Am 18.01.2019 veröffentlicht

Knapp zwölf Wochen ist es her, dass ein neuer Landtag gewählt wurde. Am Freitag kamen die teils neuen, teils alten Abgeordneten zu ihrer ersten Sitzung zusammen. Damit beginnt auch die dritte Amtszeit von Ministerpräsident Volker Bouffier, der Hessen wieder mit den Grünen regieren wird – wenn auch mit einer knappen Mehrheit.

Im Plenarsaal  weht ab heute ein anderer Wind: Neben neuen, teils sehr jungen Abgeordneten erhält auch die AfD Einzug in den Hessischen Landtag. Was bleibt: Volker Bouffier als Ministerpräsident, der mit knapper Mehrheit wiedergewählt wurde und damit seine dritte Amtszeit antritt. Der hessische Landtag wächst wegen vieler Überhang- und Ausgleichsmandate in dieser Legislaturperiode auf 137 Sitze an, es gibt sechs Fraktionen.
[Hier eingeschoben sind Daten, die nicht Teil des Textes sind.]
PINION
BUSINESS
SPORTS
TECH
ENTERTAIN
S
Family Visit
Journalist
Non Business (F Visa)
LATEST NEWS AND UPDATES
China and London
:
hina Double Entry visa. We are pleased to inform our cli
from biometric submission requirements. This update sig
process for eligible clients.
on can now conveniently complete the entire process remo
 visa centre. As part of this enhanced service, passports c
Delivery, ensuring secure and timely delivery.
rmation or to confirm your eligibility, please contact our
Boris Rhein einstimmig zum Landtagspräsidenten gewählt

Der bisherige Wissenschaftsminister Boris Rhein (CDU) ist neuer hessischer Landtagspräsident. Der 47-Jährige wurde einstimmig gewählt. Er löst Norbert Kartmann ab, der sich nach rund 16 Jahren von dem Amt zurückzieht. Der 70 Jahre alte Kartmann bleibt dem Parlament als CDU-Abgeordneter treu. Der Landtagspräsident wird nach parlamentarischem Brauch von der größten Fraktion gestellt. Diese bilden mit 40 Parlamentariern die Christdemokraten. Rhein sagte nach seiner Wahl, er wolle das Amt überparteilich, kommunikativ, konsequent und kompromissfähig ausüben.

Fünf Landtagsvizepräsidenten gewählt

Fünf Vizepräsidenten des neuen hessischen Landtags stehen fest: Frank Lortz (CDU), Heike Hofmann (SPD), Karin Müller (Grüne), Ulrich Wilken (Linke) und Jörg-Uwe Hahn (FDP) wurden gewählt. Der AfD-Kandidat Bernd-Erich Vohl fiel bei der geheimen Abstimmung in allen drei Wahlgängen durch.
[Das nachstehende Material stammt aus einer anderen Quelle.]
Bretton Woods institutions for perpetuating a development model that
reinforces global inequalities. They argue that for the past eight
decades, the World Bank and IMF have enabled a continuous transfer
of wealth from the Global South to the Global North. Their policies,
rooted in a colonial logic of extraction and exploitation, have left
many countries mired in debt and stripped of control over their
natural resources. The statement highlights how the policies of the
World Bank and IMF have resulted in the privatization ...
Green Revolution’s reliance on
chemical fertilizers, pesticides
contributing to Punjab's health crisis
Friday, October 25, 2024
Alterspräsident fordert Ende der "Ausgrenzeritis"

Der AfD-Abgeordnete Rolf Kahnt hatte als ältester Parlamentarier den neuen hessischen Landtag eröffnet. Der 73-Jährige forderte  in seiner Eröffnungsrede eine Ende der "Ausgrenzeritis" gegenüber politisch Andersdenkenden. Die Zusammensetzung des neuen Landtags mit nun sechs Parteien sei ein "Spiegelbild gesellschaftlicher Wirklichkeit und nichts Ungewöhnliches". Die rechtspopulistische AfD ist erstmals im hessischen Parlament vertreten.
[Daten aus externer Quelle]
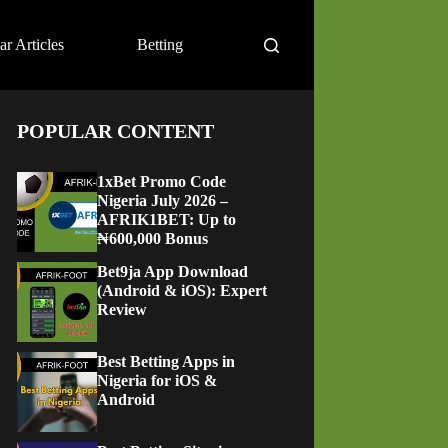
ar Articles
Betting
POPULAR CONTENT
1xBet Promo Code
Nigeria July 2026 –
AFRIK1BET: Up to
₦600,000 Bonus
Bet9ja App Download
(Android & iOS): Expert
Review
Best Betting Apps in
Nigeria for iOS &
Android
Plenar- statt Kreißsaal wegen knapper Mehrheit

Weil die schwarz-grüne Koalition in Hessen nur eine Stimme Mehrheit hat, kam es bei der Wahl des Ministerpräsidenten in Wiesbaden auf jeden Abgeordneten an. Deswegen musste der Grünen-Abgeordnete Daniel May am Freitag im Landtag statt im Kreißsaal sein. Während der konstituierenden Sitzung ist er Vater einer Tochter geworden. Es ist Mays erstes Kind.